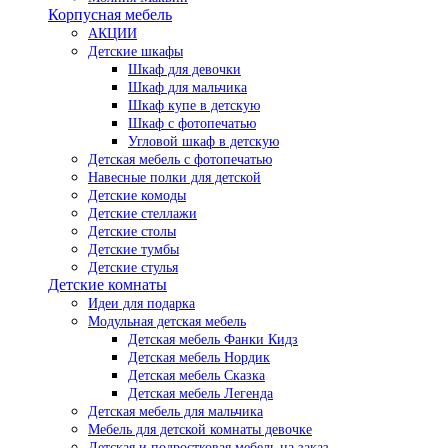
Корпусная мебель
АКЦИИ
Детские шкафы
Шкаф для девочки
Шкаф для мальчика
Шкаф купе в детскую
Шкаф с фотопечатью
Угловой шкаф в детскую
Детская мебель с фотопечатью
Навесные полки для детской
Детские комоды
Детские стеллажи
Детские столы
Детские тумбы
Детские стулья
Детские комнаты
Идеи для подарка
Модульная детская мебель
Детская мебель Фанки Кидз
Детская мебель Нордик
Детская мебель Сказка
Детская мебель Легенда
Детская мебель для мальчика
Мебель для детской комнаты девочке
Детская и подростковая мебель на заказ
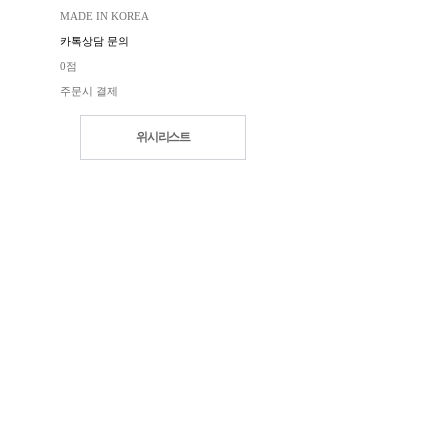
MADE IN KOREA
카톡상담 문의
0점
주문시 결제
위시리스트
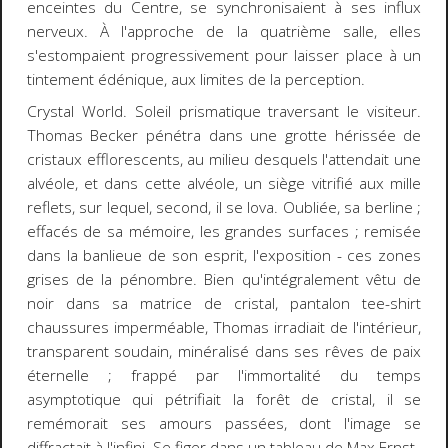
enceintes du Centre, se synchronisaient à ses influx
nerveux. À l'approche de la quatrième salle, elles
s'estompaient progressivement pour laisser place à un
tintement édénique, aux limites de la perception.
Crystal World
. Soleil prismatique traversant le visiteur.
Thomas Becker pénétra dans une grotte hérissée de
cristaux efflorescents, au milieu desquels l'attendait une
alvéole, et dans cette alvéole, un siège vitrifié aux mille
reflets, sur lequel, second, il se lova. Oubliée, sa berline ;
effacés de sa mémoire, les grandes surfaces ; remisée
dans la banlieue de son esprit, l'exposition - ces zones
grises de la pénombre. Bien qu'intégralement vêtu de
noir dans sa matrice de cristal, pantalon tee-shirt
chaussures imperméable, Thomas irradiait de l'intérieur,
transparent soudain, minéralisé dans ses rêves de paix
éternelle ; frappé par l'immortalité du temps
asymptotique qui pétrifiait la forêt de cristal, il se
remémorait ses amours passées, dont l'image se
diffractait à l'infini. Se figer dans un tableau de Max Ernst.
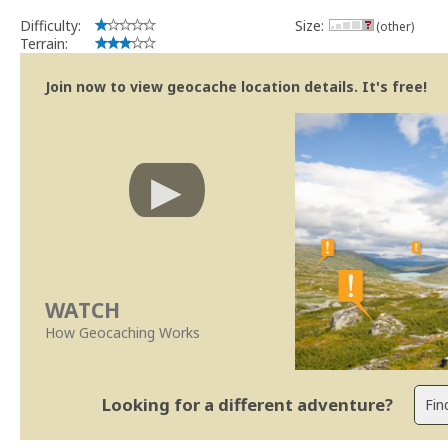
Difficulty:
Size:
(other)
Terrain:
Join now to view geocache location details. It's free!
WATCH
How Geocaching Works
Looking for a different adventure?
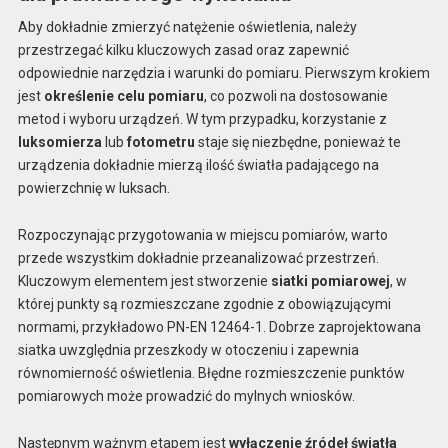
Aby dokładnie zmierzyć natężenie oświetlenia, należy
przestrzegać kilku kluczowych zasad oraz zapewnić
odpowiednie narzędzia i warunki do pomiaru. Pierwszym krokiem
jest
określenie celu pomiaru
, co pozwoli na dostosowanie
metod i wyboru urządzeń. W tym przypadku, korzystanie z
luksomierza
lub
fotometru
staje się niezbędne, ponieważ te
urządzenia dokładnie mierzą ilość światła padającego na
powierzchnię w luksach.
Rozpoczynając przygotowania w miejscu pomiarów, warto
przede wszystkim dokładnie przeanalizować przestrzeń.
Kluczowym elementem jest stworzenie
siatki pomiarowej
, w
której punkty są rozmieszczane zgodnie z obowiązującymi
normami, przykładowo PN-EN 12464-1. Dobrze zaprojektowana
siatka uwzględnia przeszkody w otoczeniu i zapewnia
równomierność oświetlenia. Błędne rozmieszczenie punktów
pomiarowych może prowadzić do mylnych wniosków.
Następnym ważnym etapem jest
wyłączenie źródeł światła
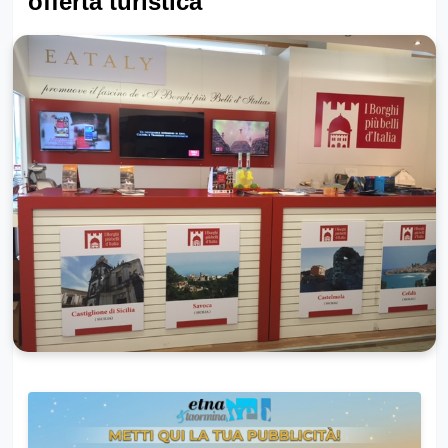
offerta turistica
------------------------------------------------
Exercise directions:
The listing must be returned in full and exactly, apart from its pictures.

Result of this task:
Корпусная мебель
АКЦИИ
Детские шкафы
Шкаф для девочки
Шкаф для мальчика
Шкаф купе в детскую
Шкаф с фотопечатью
Угловой шкаф в детскую
Детская мебель с фотопечатью
Навесные полки для детской
Детские комоды
Детские стеллажи
Детские столы
Детские тумбы
Детские стулья
Детские комнаты
Идеи для подарка
Модульная детская мебель
Детская мебель Фанки Кидз
Детская мебель Нордик
Детская мебель Сказка
Детская мебель Легенда
Детская мебель для мальчика
Мебель для детской комнаты девочке
Детская и подростковая мебель на заказ
MADE IN KOREA
카톡상담 문의
0점
주문시 결제
위시리스트
enceintes du Centre, se synchronisaient à ses influx
nerveux. À l'approche de la quatrième salle, elles
s'estompaient progressivement pour laisser place à un
tintement édénique, aux limites de la perception.
Crystal World
. Soleil prismatique traversant le visiteur.
Thomas Becker pénétra dans une grotte hérissée de
cristaux efflorescents, au milieu desquels l'attendait une
alvéole, et dans cette alvéole, un siège vitrifié aux mille
reflets, sur lequel, second, il se lova. Oubliée, sa berline ;
effacés de sa mémoire, les grandes surfaces ; remisée
dans la banlieue de son esprit, l'exposition - ces zones
grises de la pénombre. Bien qu'intégralement vêtu de
noir dans sa matrice de cristal, pantalon tee-shirt
chaussures imperméable, Thomas irradiait de l'intérieur,
transparent soudain, minéralisé dans ses rêves de paix
éternelle ; frappé par l'immortalité du temps
asymptotique qui pétrifiait la forêt de cristal, il se
remémorait ses amours passées, dont l'image se
diffractait à l'infini. Se figer dans un tableau de Max Ernst.
Difficulty:
Size:
(other)
Terrain:
Join now to view geocache location details. It's free!
WATCH
How Geocaching Works
Looking for a different adventure?
Aby dokładnie zmierzyć natężenie oświetlenia, należy
przestrzegać kilku kluczowych zasad oraz zapewnić
odpowiednie narzędzia i warunki do pomiaru. Pierwszym krokiem
jest
określenie celu pomiaru
, co pozwoli na dostosowanie
metod i wyboru urządzeń. W tym przypadku, korzystanie z
luksomierza
lub
fotometru
staje się niezbędne, ponieważ te
urządzenia dokładnie mierzą ilość światła padającego na
powierzchnię w luksach.
Rozpoczynając przygotowania w miejscu pomiarów, warto
przede wszystkim dokładnie przeanalizować przestrzeń.
Kluczowym elementem jest stworzenie
siatki pomiarowej
, w
której punkty są rozmieszczane zgodnie z obowiązującymi
normami, przykładowo PN-EN 12464-1. Dobrze zaprojektowana
siatka uwzględnia przeszkody w otoczeniu i zapewnia
równomierność oświetlenia. Błędne rozmieszczenie punktów
pomiarowych może prowadzić do mylnych wniosków.
Następnym ważnym etapem jest
wyłączenie źródeł światła
offerta turistica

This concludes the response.